In this post we will look at how to start a download and install Kafka on a local system, with multiple Kafka brokers.

1.0 Download and Install Kafka

tar -xvf kafka_2.13-2.7.0.tgz
  • Add Kafka bin directory to PATH environment variable. e.g.
export PATH="~/kafka_2.13-2.7.0/bin:$PATH"

2.0 Starting Zookeeper

Zookeeper is essential to starting and running Kafka.
For our local kafka setup, we will just start one node of Zookeeper.

  • First go to the config folder inside Kafka installation, and modify the zookeeper.properties
  • For now we will just modify the datadir property – whose default value is /tmp/zookeeper.
  • We are changing it from /tmp directory, to ensure that the zookeeper data is persisted and re-used when we restart our zookeper server.
cd ~/kafka_2.13-2.7.0/config

# Take a backup of existing properties before making any change
cp zookeeper.properties zookeeper.properties.bkp


sed -i '' 's:dataDir=/tmp/zookeeper:dataDir=~/kafka_2.13-2.7.0/data/zookeeper:g’ zookeeper.properties

Now we are done with all the changes to zookeeper.properties, and we can now start our Zookeper server using following command.

zookeeper-server-start.sh  ~/kafka_2.13-2.7.0/config/zookeeper.properties

You can see something like this below – Zookeper starting and running on port 2181

Keep the zookeper running for Kafka to work.

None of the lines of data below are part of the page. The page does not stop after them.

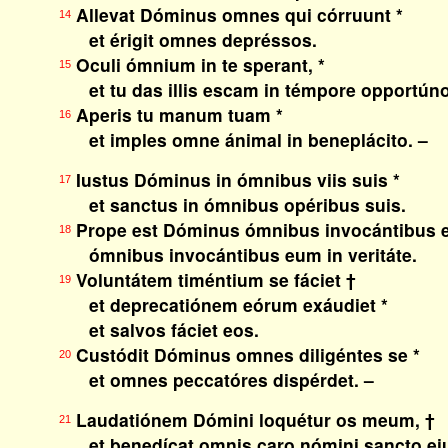
Allevat Dóminus omnes qui córruunt *
14
et érigit omnes depréssos.
Oculi ómnium in te sperant, *
15
et tu das illis escam in témpore opportúno
Aperis tu manum tuam *
16
et imples omne ánimal in beneplácito. –
Iustus Dóminus in ómnibus viis suis *
17
et sanctus in ómnibus opéribus suis.
Prope est Dóminus ómnibus invocántibus 
18
ómnibus invocántibus eum in veritáte.
Voluntátem timéntium se fáciet †
19
et deprecatiónem eórum exáudiet *
et salvos fáciet eos.
Custódit Dóminus omnes diligéntes se *
20
et omnes peccatóres dispérdet. –
Laudatiónem Dómini loquétur os meum, †
21
et benedícat omnis caro nómini sancto eiu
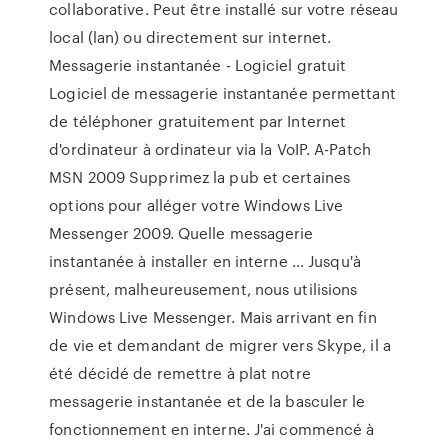
collaborative. Peut être installé sur votre réseau
local (lan) ou directement sur internet.
Messagerie instantanée - Logiciel gratuit
Logiciel de messagerie instantanée permettant
de téléphoner gratuitement par Internet
d'ordinateur à ordinateur via la VoIP. A-Patch
MSN 2009 Supprimez la pub et certaines
options pour alléger votre Windows Live
Messenger 2009. Quelle messagerie
instantanée à installer en interne ... Jusqu'à
présent, malheureusement, nous utilisions
Windows Live Messenger. Mais arrivant en fin
de vie et demandant de migrer vers Skype, il a
été décidé de remettre à plat notre
messagerie instantanée et de la basculer le
fonctionnement en interne. J'ai commencé à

Don’t close the console window where you started Zookeeper.


3.0 Start a single Kafka broker

Just as we modified few configurations for Zookeeper, we will also modify few properties for Kafka server.properties

  • log.dirs – We will modify the log.dirs to some other folder other than /tmp/kafka-logs, to ensure that server data is persisted between server restarts
  • num.partitions – By default the number of partitions per topic is set to 1. We will set to a higher number.
cd ~/kafka_2.13-2.7.0/config

# Take a backup of existing properties before making any change
cp server.properties server.properties.bkp

# change log.dirs
sed -i '' 's:log.dirs=/tmp/kafka-logs:log.dirs=~/kafka_2.13-2.7.0/data/kafka-logs:g' server.properties

# set num.partitions to 3
sed -i '' 's:num.partitions=1:num.partitions=3:g' server.properties

Now we will start a Kafka server (using the properties from server.properties)

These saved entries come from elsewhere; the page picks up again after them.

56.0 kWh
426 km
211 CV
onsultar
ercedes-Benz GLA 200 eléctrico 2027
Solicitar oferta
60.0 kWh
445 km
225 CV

kafka-server-start.sh ~/kafka_2.13-2.7.0/config/server.properties

You can see something like this below

As you can see, a broker with id=0 was started.

We will see later how we can configure and change the broker id also.


4.0 Start multiple kafka brokers

Now lets start another kafka broker, using the same command

kafka-server-start.sh ~/kafka_2.13-2.7.0/config/server.properties

You will get an error like this – org.apache.kafka.common.KafkaException: Failed to acquire lock on file .lock in /Users/in-sunit.chatterjee/kafka_2.13-2.7.0/data/kafka-logs. A Kafka instance in another process or thread is using this directory.

This is because this is the default log.dirs specified in the server.properties. And there is also a kafka broker with id=0 running that has created data into this directory

To resolve this issue, we need to specify a different log directory for new kafka broker.

We can do this by overriding the log.dirs in the command line, using the --override flag

kafka-server-start.sh \
  ~/kafka_2.13-2.7.0/config/server.properties \
  --override log.dirs=~/kafka_2.13-2.7.0/data/kafka-1-logs

Now you will get a different error – org.apache.kafka.common.KafkaException: Socket server failed to bind to 0.0.0.0:9092: Address already in use.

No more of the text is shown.